TDG IntegraWeb Committed to research! TDG Site Manager 1.1

Objectives

Companies are increasingly relying on software applications to manage their data. Although these applications are very valuable on their own, most companies have realised that integrating them or the data they provide is even more valuable, since this usually results in better support for business processes. 

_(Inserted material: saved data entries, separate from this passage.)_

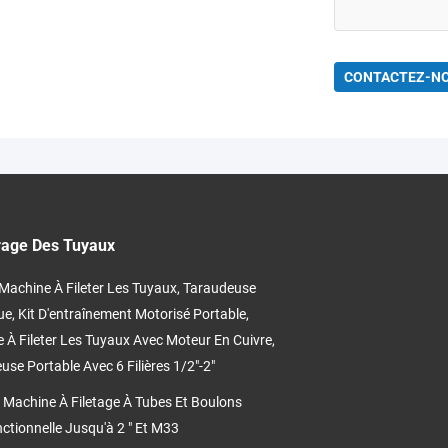
CONTACTEZ-N
trage Des Tuyaux
achine À Fileter Les Tuyaux, Taraudeuse
ue, Kit D'entraînement Motorisé Portable,
 À Fileter Les Tuyaux Avec Moteur En Cuivre,
use Portable Avec 6 Filières 1/2"-2"
Machine À Filetage À Tubes Et Boulons
nctionnelle Jusqu'à 2 " Et M33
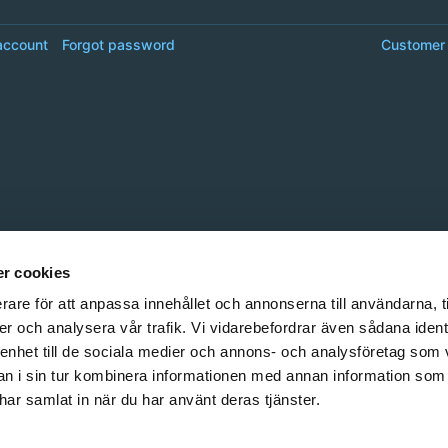
account
Forgot password
Customer 
r cookies
rare för att anpassa innehållet och annonserna till användarna, t
er och analysera vår trafik. Vi vidarebefordrar även sådana ident
 enhet till de sociala medier och annons- och analysföretag som 
 i sin tur kombinera informationen med annan information som
e har samlat in när du har använt deras tjänster.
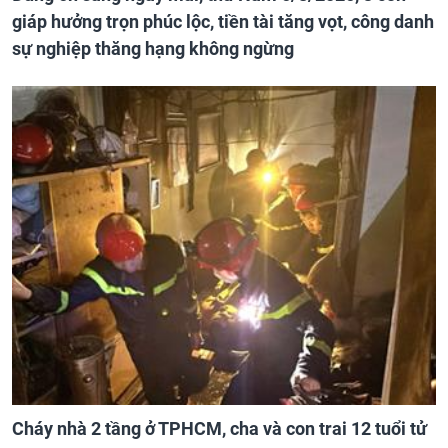
giáp hưởng trọn phúc lộc, tiền tài tăng vọt, công danh
sự nghiệp thăng hạng không ngừng
Cháy nhà 2 tầng ở TPHCM, cha và con trai 12 tuổi tử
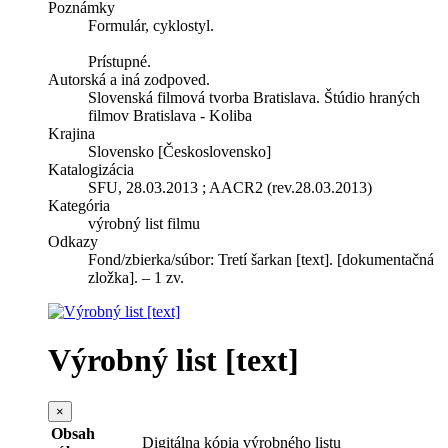
Poznámky
Formulár, cyklostyl.
Prístupné.
Autorská a iná zodpoved.
Slovenská filmová tvorba Bratislava. Štúdio hraných
filmov Bratislava - Koliba
Krajina
Slovensko [Československo]
Katalogizácia
SFU, 28.03.2013 ; AACR2 (rev.28.03.2013)
Kategória
výrobný list filmu
Odkazy
Fond/zbierka/súbor:
Tretí šarkan [text]. [dokumentačná
zložka]. – 1 zv.
Výrobný list [text]
×
Obsah
Digitálna kópia výrobného listu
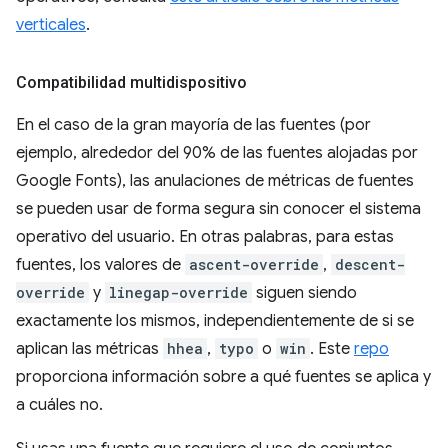
verticales
.
Compatibilidad multidispositivo
En el caso de la gran mayoría de las fuentes (por
ejemplo, alrededor del 90% de las fuentes alojadas por
Google Fonts), las anulaciones de métricas de fuentes
se pueden usar de forma segura sin conocer el sistema
operativo del usuario. En otras palabras, para estas
fuentes, los valores de
ascent-override
,
descent-
override
y
linegap-override
siguen siendo
exactamente los mismos, independientemente de si se
aplican las métricas
hhea
,
typo
o
win
. Este
repo
proporciona información sobre a qué fuentes se aplica y
a cuáles no.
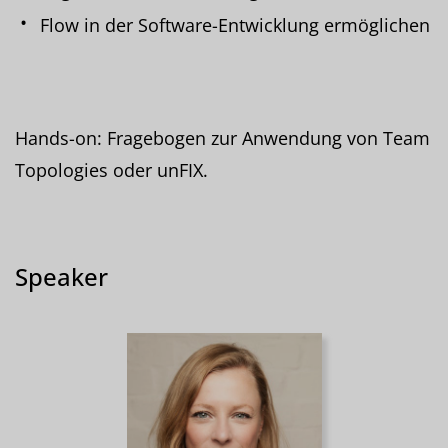
Flow in der Software-Entwicklung ermöglichen
Hands-on: Fragebogen zur Anwendung von Team
Topologies oder unFIX.
Speaker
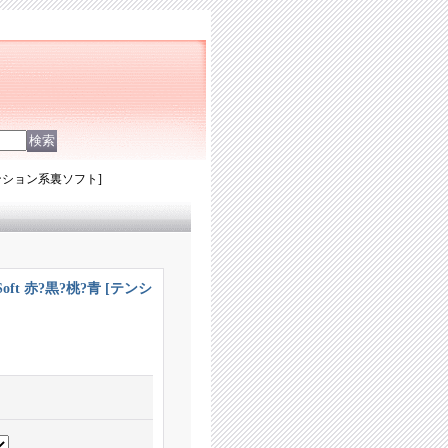
 [テンション系裏ソフト]
Soft 赤?黒?桃?青 [テンシ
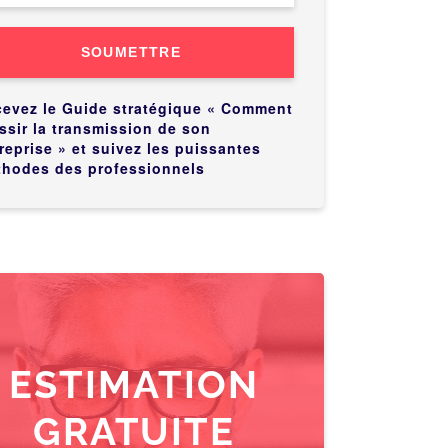
SOUMETTRE
evez le Guide stratégique « Comment
ssir la transmission de son
reprise » et suivez les puissantes
hodes des professionnels
ESTIMATION
GRATUITE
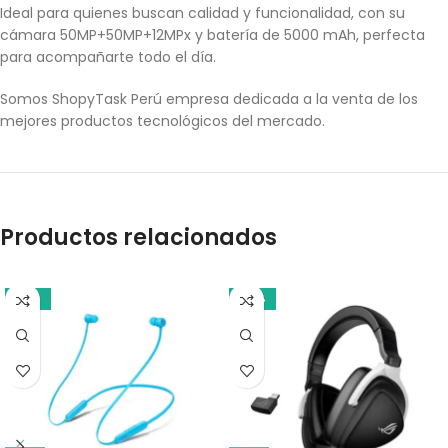
Ideal para quienes buscan calidad y funcionalidad, con su
cámara 50MP+50MP+12MPx y batería de 5000 mAh, perfecta
para acompañarte todo el día.
Somos ShopyTask Perú empresa dedicada a la venta de los
mejores productos tecnológicos del mercado.
Productos relacionados
-18%
-14%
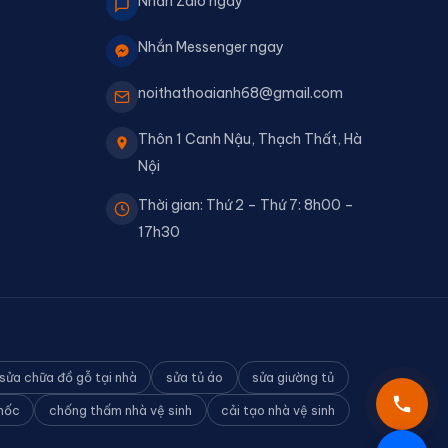
Nhắn Zalo ngay
Nhắn Messenger ngay
noithathoaianh68@gmail.com
Thôn 1 Canh Nậu, Thạch Thất, Hà
Nội
Thời gian: Thứ 2 – Thứ 7: 8h00 –
17h30
sửa chữa đồ gỗ tại nhà
sửa tủ áo
sửa giường tủ
 mốc
chống thấm nhà vệ sinh
cải tạo nhà vệ sinh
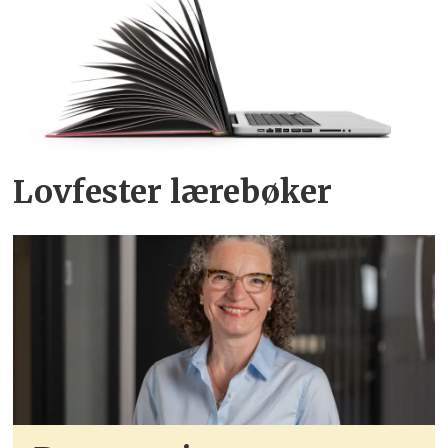
Lovfester lærebøker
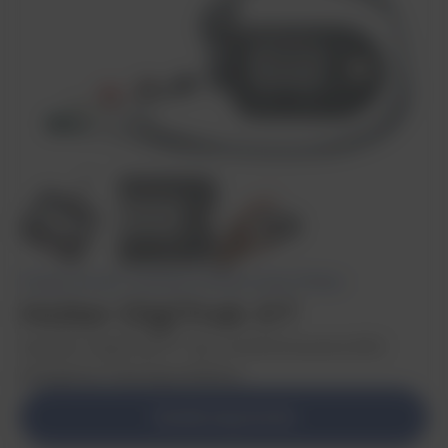
Diagnostyka
,
System Holterowski Philips
Holter DigiTrak XT
System DigiTrak XT do monitorowania EKG
pacjenta metodą Holtera.
Wyślij zapytanie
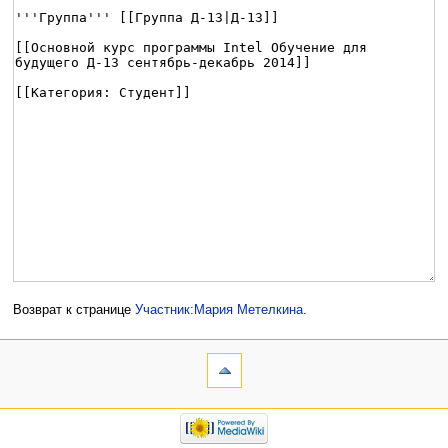
Возврат к странице
Участник:Мария Метелкина
.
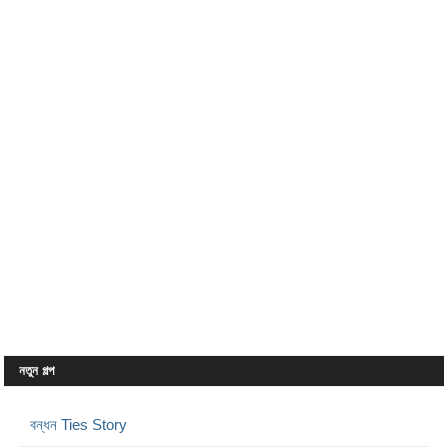
নতুন গল্প
বন্ধন Ties Story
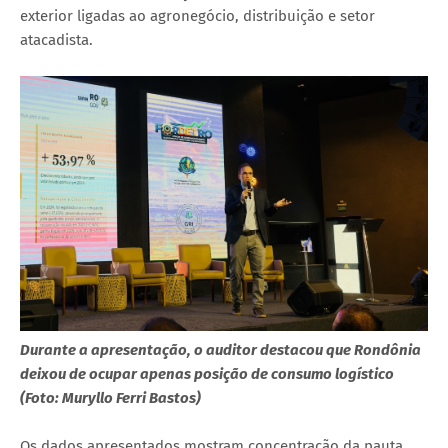
exterior ligadas ao agronegócio, distribuição e setor
atacadista.
Durante a apresentação, o auditor destacou que Rondônia
deixou de ocupar apenas posição de consumo logístico
(Foto: Muryllo Ferri Bastos)
Os dados apresentados mostram concentração da pauta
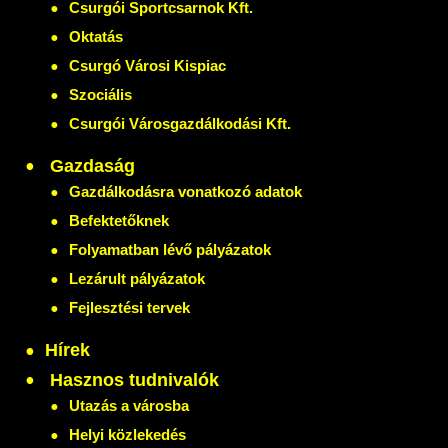
Csurgói Sportcsarnok Kft.
Oktatás
Csurgó Városi Kispiac
Szociális
Csurgói Városgazdálkodási Kft.
Gazdaság
Gazdálkodásra vonatkozó adatok
Befektetőknek
Folyamatban lévő pályázatok
Lezárult pályázatok
Fejlesztési tervek
Hírek
Hasznos tudnivalók
Utazás a városba
Helyi közlekedés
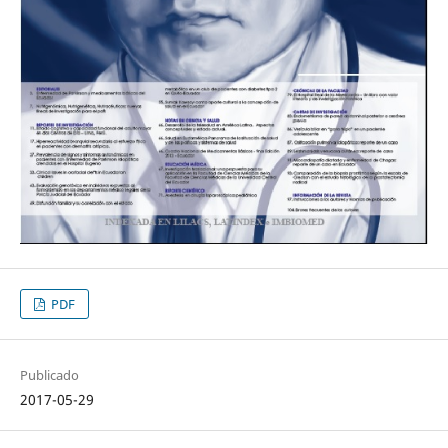
PDF
Publicado
2017-05-29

Our initial hypothesis is that more and more companies shall rely on an increasing number of such automated business processes, which shall require more and more applications to be integrated to support and to optimise them. We think that this hypothesis is sensible on account of recent research reports by CIO Magazine [M06], Gartner [G08] and DataMonitor [D08], according to which most IT companies are worried about integration, which shall be the driving force behind most IT large projects in the forthcoming ten years.  Unfortunately, even though the technologies provided by the Service Oriented Architecture and the Semantic Web initiatives are helping cut integration costs down, recent reports [W05, BH08] highlights that integration costs are still from 5 to 20 times higher than developing new functionality, chiefly when web applications and RDF data are involved.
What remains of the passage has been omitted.